FTR Now

Ontario’s Next Wave of Pension Reform

FTR Now

Ontario’s Next Wave of Pension Reform

Date: November 20, 2017

New legislation has been tabled that will, if passed, change the retirement framework in Ontario – and the rules around pension plan administration, governance and funding. The proposals outlined in Bill 177, Stronger, Fairer Ontario Act (Budget Measures), 2017, include permanent solvency funding measures, discharges for annuity purchases, a new registry for missing beneficiaries, multi-employer pension plans and target benefits changes and a host of other key amendments. Learn more about these important Bill 177 pension proposals and how they could impact your organization in this FTR Now.

Background

As noted in our FTR Now of November 15, 2017, the Ontario government released the 2017 Fall Economic Statement Outlook and Fiscal Review (Fiscal Review) and also tabled supporting legislation in the form of Bill 177, Stronger, Fairer Ontario Act (Budget Measures), 2017 (Bill 177). Amongst other important human resources changes which will be discussed in a separate FTR Now, Bill 177 proposes significant changes to pension legislation in Ontario. This FTR Now provides an overview of the significant pension-related provisions of Bill 177. Many additional details to support the proposed changes to the Pension Benefits Act (PBA) will require amendments to the regulations, which have yet to be released.

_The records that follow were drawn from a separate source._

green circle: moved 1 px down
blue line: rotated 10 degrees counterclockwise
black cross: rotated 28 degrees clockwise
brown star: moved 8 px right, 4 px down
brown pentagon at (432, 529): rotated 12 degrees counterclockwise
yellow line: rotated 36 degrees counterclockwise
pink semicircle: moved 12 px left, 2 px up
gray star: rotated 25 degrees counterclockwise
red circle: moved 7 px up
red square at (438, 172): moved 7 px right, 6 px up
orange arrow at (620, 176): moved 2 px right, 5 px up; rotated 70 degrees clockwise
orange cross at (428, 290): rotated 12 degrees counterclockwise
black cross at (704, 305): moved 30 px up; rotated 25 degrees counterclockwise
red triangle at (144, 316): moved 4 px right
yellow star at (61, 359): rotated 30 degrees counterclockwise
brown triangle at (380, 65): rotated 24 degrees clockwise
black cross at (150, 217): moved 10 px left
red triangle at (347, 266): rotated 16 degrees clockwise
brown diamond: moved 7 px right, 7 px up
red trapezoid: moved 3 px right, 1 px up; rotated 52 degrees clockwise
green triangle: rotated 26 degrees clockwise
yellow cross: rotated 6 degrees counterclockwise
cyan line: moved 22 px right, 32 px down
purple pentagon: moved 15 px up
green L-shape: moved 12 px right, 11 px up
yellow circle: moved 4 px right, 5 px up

Framework for Solvency Funding

As previously discussed in our FTR Now, “Change on the Horizon: Ontario Pension Plan Funding Reform is Coming Soon,” the Ontario government intends to substantially change the pension plan funding rules applicable to Ontario pension plans. According to the previous announcements, sponsors of single employer pension plans will no longer be required to make solvency special payments if the pension plan is funded to 85% or more (on a solvency basis). At the same time, going concern funding will be made more stringent by way of a shortening of the amortization period for liquidating going concern unfunded liabilities, from 15 years to 10 years, and introducing a requirement to maintain a cushion (referred to as a Provision for Adverse Deviation (PfAD)) in respect of the normal costs. The size of the PfAD will be defined in the regulations.

In certain circumstances a pension plan, including a jointly sponsored pension plan (JSPP), will be permitted to take a contribution holiday in respect of contributions to the PfAD. With respect to payment of surplus out of an ongoing pension plan, at least twice the normal costs of the pension plan and twice the required PfAD must be retained in the pension plan after the surplus is paid out in order to obtain the consent of the Superintendent of Financial Services (Superintendent).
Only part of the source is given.